League owners were easily convinced after Kroenke agreed to put $1 Billion of his own money into the project. Kroenke blatantly neglected the fans, not once looking to the city that gave him twenty years of loyalty for their thoughts on a move.
Much of the reasoning behind a move was because the city of St. Louis couldn’t afford to have three professional sports teams (Blues, Cardinals), but if that was the case, why didn’t Kroenke pour some of his billions into reviving his team where it stood?
St. Louis fans were not happy when they heard the news.
Host of the talk show “Watch What Happens Live” on the Bravo network and St. Louis native, Andy Cohen, responded to Kroenke’s decision with some choice words and gestures.
“I can’t forgive this”, said Cohen. “As a proud St. Louisan I want to give you something on behalf of my hometown”, then proceeded to flip Mr. Kroenke off.

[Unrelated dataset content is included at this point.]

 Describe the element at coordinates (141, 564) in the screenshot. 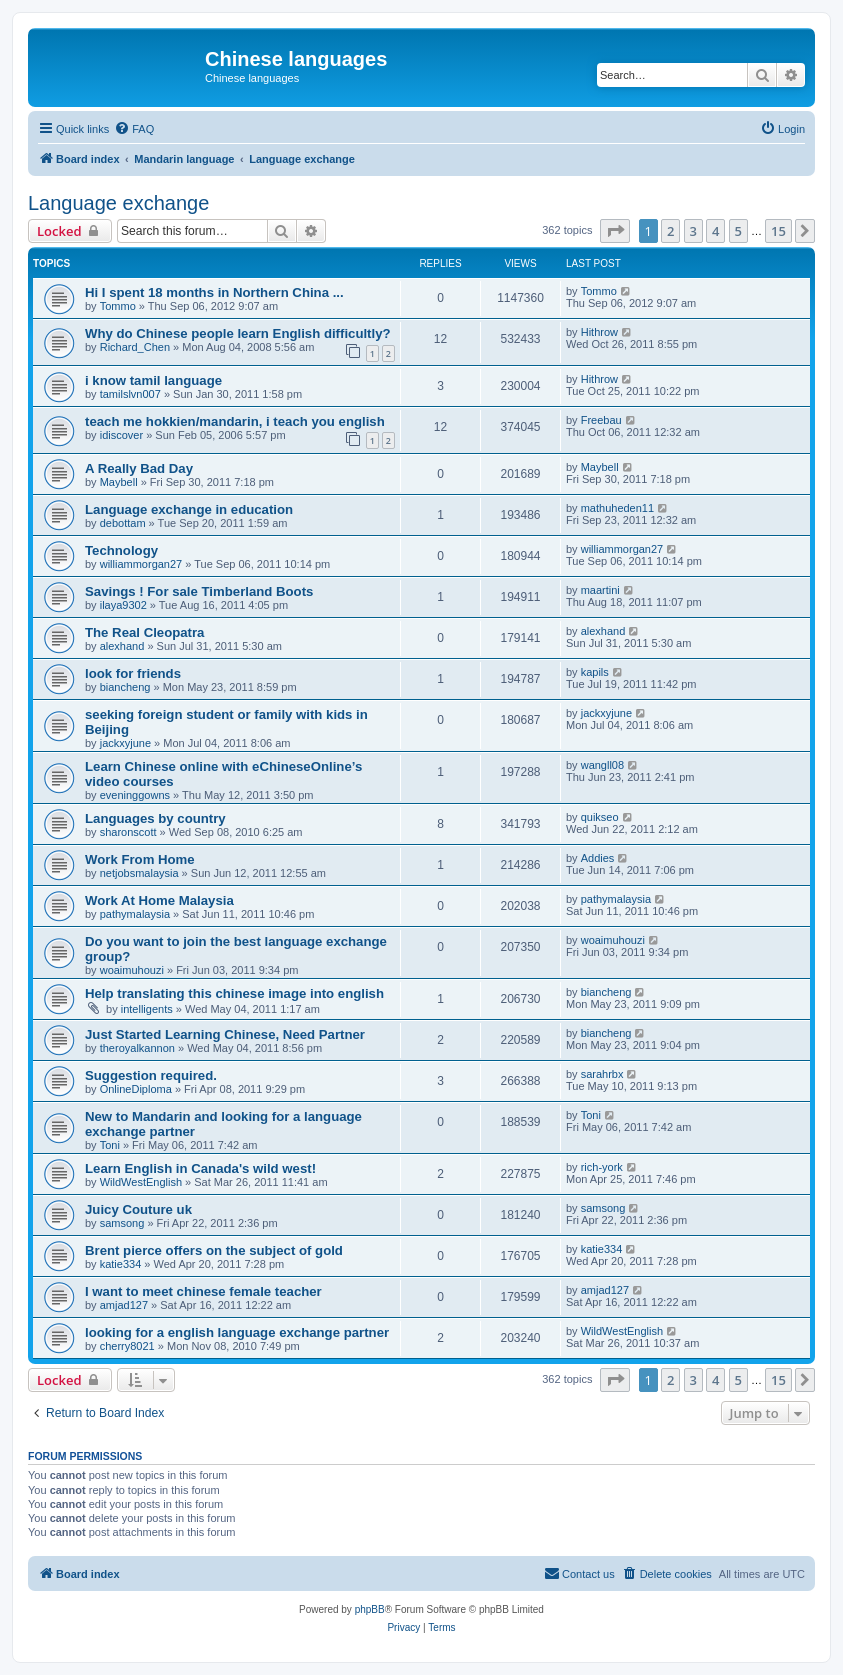

I see `williammorgan27` at that location.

Many St. Louis fans took jerseys and other team memorabilia to Rams Park, where they would leave their gear behind forever. Some even took it as far as burning their jerseys in the streets, LeBron James — Cleveland style.
St. Louis fans shouldn’t just be upset with Kroenke, but with the other 30 team owners that turned their backs on the city’s fans when anonymity became available. Not many had faith in Kroenke making a favorable decision, notorious for his under-enthusiastic attitude towards his team while in St. Louis.
Los Angeles is welcoming their team back with open arms, while fans in St. Louis will continue to live in a struggling economy, now without their football team to watch after church on Sunday.